PROMPT -> Set down the entries that follow exactly as written, leaving out any images.

Stored items:
########################################
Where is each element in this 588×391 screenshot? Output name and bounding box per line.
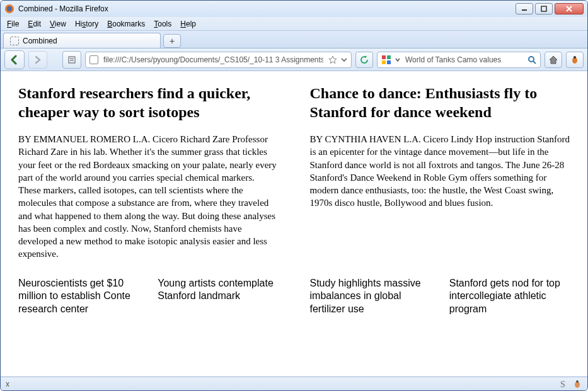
menu-file[interactable]: File <box>7 20 19 28</box>
statusbar: x S <box>1 377 587 390</box>
search-input[interactable] <box>404 55 524 65</box>
search-bar[interactable] <box>377 52 541 68</box>
bug-icon <box>570 55 580 65</box>
star-icon[interactable] <box>328 55 337 64</box>
tabstrip: Combined + <box>1 31 587 48</box>
dropdown-icon[interactable] <box>395 57 400 62</box>
svg-rect-11 <box>382 60 386 64</box>
svg-point-13 <box>529 57 534 62</box>
menu-view[interactable]: View <box>50 20 66 28</box>
menu-tools[interactable]: Tools <box>154 20 171 28</box>
new-tab-button[interactable]: + <box>163 34 181 48</box>
tab-label: Combined <box>23 37 57 45</box>
google-icon <box>381 55 391 65</box>
back-button[interactable] <box>4 50 25 69</box>
sub-headline-b: Young artists contemplate Stanford landm… <box>158 277 278 316</box>
home-icon <box>548 55 558 65</box>
svg-point-1 <box>7 6 12 11</box>
url-input[interactable] <box>102 55 325 65</box>
menu-help[interactable]: Help <box>180 20 196 28</box>
sub-headline-a: Neuroscientists get $10 million to estab… <box>18 277 139 316</box>
titlebar[interactable]: Combined - Mozilla Firefox <box>1 1 587 17</box>
article-right: Chance to dance: Enthusiasts fly to Stan… <box>310 84 570 261</box>
article-left: Stanford researchers find a quicker, che… <box>18 84 279 261</box>
search-icon[interactable] <box>527 55 536 64</box>
menu-history[interactable]: History <box>75 20 98 28</box>
browser-window: Combined - Mozilla Firefox File Edit Vie… <box>0 0 588 391</box>
recent-pages-button[interactable] <box>62 51 81 69</box>
body-left: BY EMMANUEL ROMERO L.A. Cicero Richard Z… <box>18 133 279 261</box>
svg-rect-9 <box>382 55 386 59</box>
forward-button[interactable] <box>28 51 47 69</box>
firebug-button[interactable] <box>566 52 584 68</box>
close-button[interactable] <box>555 3 584 14</box>
body-right: BY CYNTHIA HAVEN L.A. Cicero Lindy Hop i… <box>310 133 570 210</box>
firebug-status-icon[interactable] <box>572 379 582 389</box>
svg-line-14 <box>533 61 536 64</box>
toolbar <box>1 48 587 71</box>
svg-point-16 <box>574 56 576 59</box>
menu-bookmarks[interactable]: Bookmarks <box>107 20 145 28</box>
headline-right: Chance to dance: Enthusiasts fly to Stan… <box>310 84 570 122</box>
svg-rect-10 <box>387 55 391 59</box>
sub-headline-d: Stanford gets nod for top intercollegiat… <box>449 277 570 316</box>
reload-icon <box>360 55 369 64</box>
tab-combined[interactable]: Combined <box>3 33 161 48</box>
menubar: File Edit View History Bookmarks Tools H… <box>1 17 587 31</box>
menu-edit[interactable]: Edit <box>28 20 41 28</box>
status-text: x <box>6 380 9 388</box>
svg-text:S: S <box>560 380 565 389</box>
firefox-icon <box>4 4 14 14</box>
minimize-button[interactable] <box>516 3 533 14</box>
sub-headline-c: Study highlights massive imbalances in g… <box>310 277 430 316</box>
home-button[interactable] <box>545 52 562 68</box>
window-title: Combined - Mozilla Firefox <box>18 4 108 13</box>
dropdown-icon[interactable] <box>341 57 347 63</box>
arrow-right-icon <box>33 55 42 64</box>
maximize-button[interactable] <box>535 3 553 14</box>
reload-button[interactable] <box>355 52 373 68</box>
url-bar[interactable] <box>85 52 352 68</box>
document-icon <box>89 55 98 64</box>
page-icon <box>10 37 19 45</box>
s-status-icon[interactable]: S <box>558 379 568 389</box>
svg-point-19 <box>576 380 579 383</box>
list-icon <box>67 55 76 64</box>
arrow-left-icon <box>9 55 20 65</box>
svg-rect-12 <box>387 60 391 64</box>
page-content: Stanford researchers find a quicker, che… <box>1 71 587 377</box>
svg-rect-6 <box>69 57 75 63</box>
svg-rect-3 <box>541 6 546 11</box>
headline-left: Stanford researchers find a quicker, che… <box>18 84 279 122</box>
########################################
WORKED SOLUTION ->
Where is each element in this 588×391 screenshot? Output name and bounding box per line.
menu-file[interactable]: File <box>7 20 19 28</box>
statusbar: x S <box>1 377 587 390</box>
search-input[interactable] <box>404 55 524 65</box>
search-bar[interactable] <box>377 52 541 68</box>
bug-icon <box>570 55 580 65</box>
star-icon[interactable] <box>328 55 337 64</box>
tabstrip: Combined + <box>1 31 587 48</box>
dropdown-icon[interactable] <box>395 57 400 62</box>
svg-rect-11 <box>382 60 386 64</box>
svg-point-13 <box>529 57 534 62</box>
menu-view[interactable]: View <box>50 20 66 28</box>
menu-tools[interactable]: Tools <box>154 20 171 28</box>
new-tab-button[interactable]: + <box>163 34 181 48</box>
tab-label: Combined <box>23 37 57 45</box>
google-icon <box>381 55 391 65</box>
back-button[interactable] <box>4 50 25 69</box>
sub-headline-b: Young artists contemplate Stanford landm… <box>158 277 278 316</box>
home-icon <box>548 55 558 65</box>
svg-point-1 <box>7 6 12 11</box>
url-input[interactable] <box>102 55 325 65</box>
menu-help[interactable]: Help <box>180 20 196 28</box>
sub-headline-a: Neuroscientists get $10 million to estab… <box>18 277 139 316</box>
titlebar[interactable]: Combined - Mozilla Firefox <box>1 1 587 17</box>
article-right: Chance to dance: Enthusiasts fly to Stan… <box>310 84 570 261</box>
article-left: Stanford researchers find a quicker, che… <box>18 84 279 261</box>
search-icon[interactable] <box>527 55 536 64</box>
menu-history[interactable]: History <box>75 20 98 28</box>
browser-window: Combined - Mozilla Firefox File Edit Vie… <box>0 0 588 391</box>
recent-pages-button[interactable] <box>62 51 81 69</box>
body-left: BY EMMANUEL ROMERO L.A. Cicero Richard Z… <box>18 133 279 261</box>
svg-rect-9 <box>382 55 386 59</box>
forward-button[interactable] <box>28 51 47 69</box>
firebug-button[interactable] <box>566 52 584 68</box>
close-button[interactable] <box>555 3 584 14</box>
body-right: BY CYNTHIA HAVEN L.A. Cicero Lindy Hop i… <box>310 133 570 210</box>
firebug-status-icon[interactable] <box>572 379 582 389</box>
svg-line-14 <box>533 61 536 64</box>
toolbar <box>1 48 587 71</box>
svg-point-16 <box>574 56 576 59</box>
menu-bookmarks[interactable]: Bookmarks <box>107 20 145 28</box>
headline-right: Chance to dance: Enthusiasts fly to Stan… <box>310 84 570 122</box>
svg-rect-10 <box>387 55 391 59</box>
sub-headline-d: Stanford gets nod for top intercollegiat… <box>449 277 570 316</box>
reload-icon <box>360 55 369 64</box>
tab-combined[interactable]: Combined <box>3 33 161 48</box>
menubar: File Edit View History Bookmarks Tools H… <box>1 17 587 31</box>
menu-edit[interactable]: Edit <box>28 20 41 28</box>
status-text: x <box>6 380 9 388</box>
svg-text:S: S <box>560 380 565 389</box>
firefox-icon <box>4 4 14 14</box>
minimize-button[interactable] <box>516 3 533 14</box>
sub-headline-c: Study highlights massive imbalances in g… <box>310 277 430 316</box>
home-button[interactable] <box>545 52 562 68</box>
window-title: Combined - Mozilla Firefox <box>18 4 108 13</box>
dropdown-icon[interactable] <box>341 57 347 63</box>
arrow-right-icon <box>33 55 42 64</box>
maximize-button[interactable] <box>535 3 553 14</box>
reload-button[interactable] <box>355 52 373 68</box>
url-bar[interactable] <box>85 52 352 68</box>
document-icon <box>89 55 98 64</box>
page-icon <box>10 37 19 45</box>
s-status-icon[interactable]: S <box>558 379 568 389</box>
svg-point-19 <box>576 380 579 383</box>
list-icon <box>67 55 76 64</box>
arrow-left-icon <box>9 55 20 65</box>
svg-rect-12 <box>387 60 391 64</box>
page-content: Stanford researchers find a quicker, che… <box>1 71 587 377</box>
svg-rect-6 <box>69 57 75 63</box>
svg-rect-3 <box>541 6 546 11</box>
headline-left: Stanford researchers find a quicker, che… <box>18 84 279 122</box>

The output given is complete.